Monday, September 30, 2013

South Korea Pulls Lockheed's Fat Out of The Fire, But What Does It Truly Say?

Some last-minute arm twisting persuaded the South Korea government to overturn the decision to buy modified Boeing F-15 Stealth Eagles in favour of Lockheed's overdue, overpriced and under-performing F-35.   But it's the backstory that's really fascinating.

One would have thought that Seoul would have proclaimed that the threat of the irrational North Koreans demanded nothing less than Lockheed's stealthy light attack bomber would do.  You might have expected that but the South Korean government chose to put the spotlight on another, more serious threat - Japan.

"The air force, which industry and government officials say has always wanted the F-35 for the requirement, especially after Japan chose the type in 2011, mounted a barely veiled campaign against the F-15 after its selection."

In the emerging, hyper-militarized frontier of Asia, Japan is drawing a good bit of nervous attention.

Prime Minister Shinzo Abe has reconstituted an Advisory Panel on Reconstruction of the Legal Basis for Security. That is a fancy title for a group that is going to tell him what he wants to be told
about ditching the section of Japan's constitution that prevents it from going to war. (He formed the panel in 2007 during his previous and disastrous year-long tenure as prime minister, and it deservedly lapsed in his all-too-brief absence.)

In spite of being specifically forbidden to possess war potential, Japan has a "self-defense force" of considerable strength. Its quarter of a million personnel in the air, ground and sea components operate much the same equipment as do the air forces, armies and navies of other countries. It has tanks and artillery and over 300 fighter aircraft as well as 350 maritime support aircraft, 40 major and well-armed surface combatant ships, and 16 submarines. Not bad for a military organization that is constitutionally forbidden to go to war.

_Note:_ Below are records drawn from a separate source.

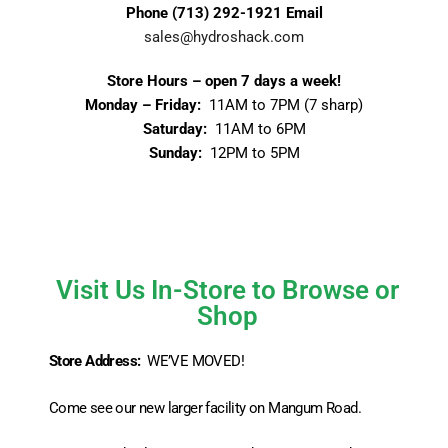
Phone
(713) 292-1921
Email
sales@hydroshack.com
Store Hours – open 7 days a week!
Monday – Friday:
11AM to 7PM (7 sharp)
Saturday:
11AM to 6PM
Sunday:
12PM to 5PM
Visit Us In-Store to Browse or
Shop
Store Address:
WE’VE MOVED!
Come see our new larger facility on Mangum Road.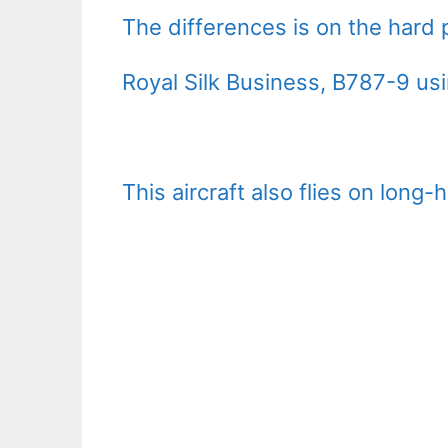
The differences is on the hard 
Royal Silk Business, B787-9 usi
This aircraft also flies on long-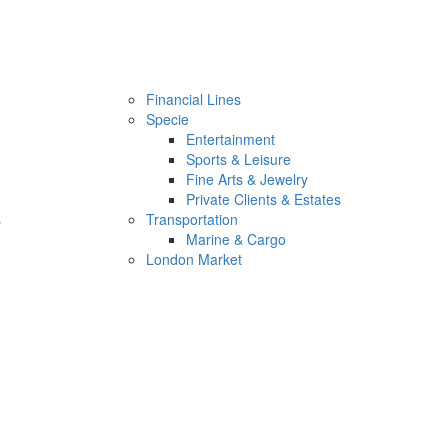
Financial Lines
Specie
Entertainment
Sports & Leisure
Fine Arts & Jewelry
Private Clients & Estates
s
Transportation
Marine & Cargo
London Market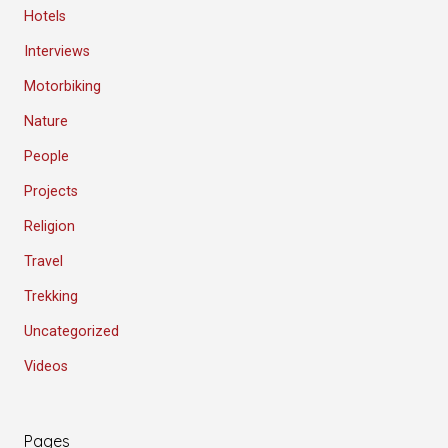
Hotels
Interviews
Motorbiking
Nature
People
Projects
Religion
Travel
Trekking
Uncategorized
Videos
Pages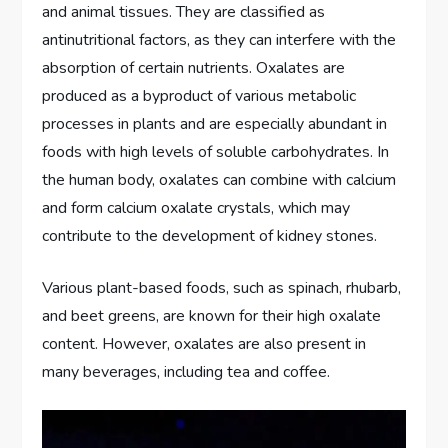
and animal tissues. They are classified as
antinutritional factors, as they can interfere with the
absorption of certain nutrients. Oxalates are
produced as a byproduct of various metabolic
processes in plants and are especially abundant in
foods with high levels of soluble carbohydrates. In
the human body, oxalates can combine with calcium
and form calcium oxalate crystals, which may
contribute to the development of kidney stones.
Various plant-based foods, such as spinach, rhubarb,
and beet greens, are known for their high oxalate
content. However, oxalates are also present in
many beverages, including tea and coffee.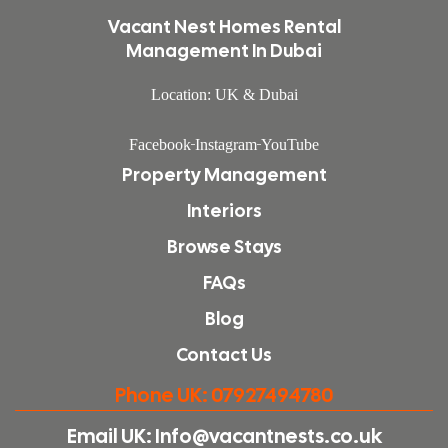
Vacant Nest Homes Rental
Management In Dubai
Location: UK & Dubai
Facebook
Instagram
YouTube
Property Management
Interiors
Browse Stays
FAQs
Blog
Contact Us
Phone UK: 07927494780
Email UK: Info@vacantnests.co.uk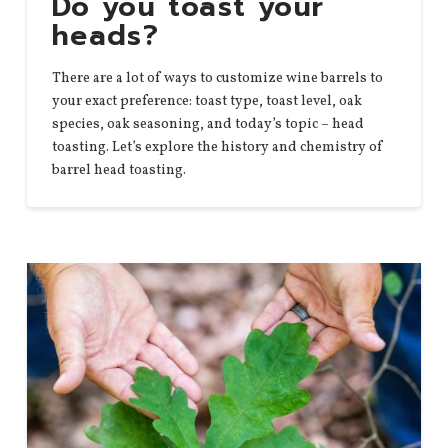
Do you toast your
heads?
There are a lot of ways to customize wine barrels to
your exact preference: toast type, toast level, oak
species, oak seasoning, and today’s topic – head
toasting. Let’s explore the history and chemistry of
barrel head toasting.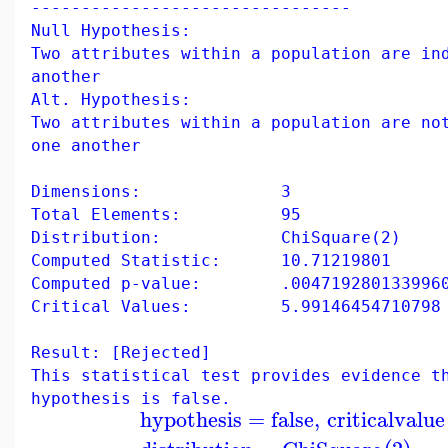
--------------------------------
Null Hypothesis:
Two attributes within a population are in
another
Alt. Hypothesis:
Two attributes within a population are no
one another
Dimensions: 3
Total Elements: 95
Distribution: ChiSquare(2)
Computed Statistic: 10.71219801
Computed p-value: .004719280133996
Critical Values: 5.99146454710798
Result: [Rejected]
This statistical test provides evidence t
hypothesis is false.
hypothesis
=
false
,
criticalvalue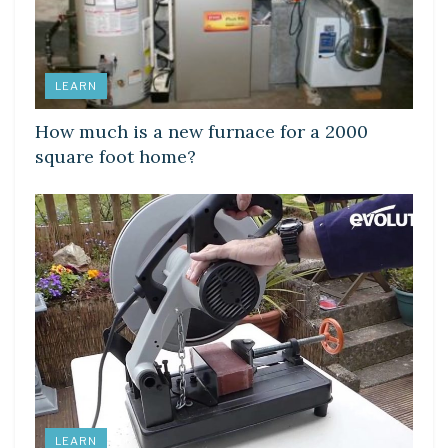
LEARN
How much is a new furnace for a 2000
square foot home?
LEARN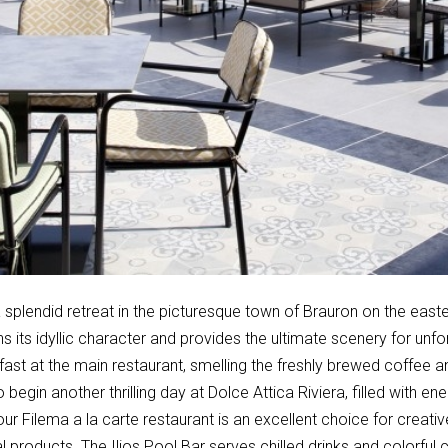
splendid retreat in the picturesque town of Brauron on the easter
ns its idyllic character and provides the ultimate scenery for unf
fast at the main restaurant, smelling the freshly brewed coffee 
to begin another thrilling day at Dolce Attica Riviera, filled with 
our Filema a la carte restaurant is an excellent choice for creativ
l products. The Ilios Pool Bar serves chilled drinks and colorful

But it has no bombers or long-range attack missiles - yet.
...in April  ...Abe was asked in parliament if he supported the statement in 1995 by then prime minister Tomiichi Murayama to the effect that Japan apologized for invading all the countries that suffered its savagery in World War II. It was obviously a planted question, and Abe's answer had been prepared in advance.

He replied blandly that "The definition of what constitutes an 'invasion' has yet to be established in academia or in the international community," which assertion is as foolish as it is insulting to the memory of countless millions who suffered the brutality of Japanese invaders for so many years.


Abe continued, "Things that happened between nations will look different depending on which side you view them from."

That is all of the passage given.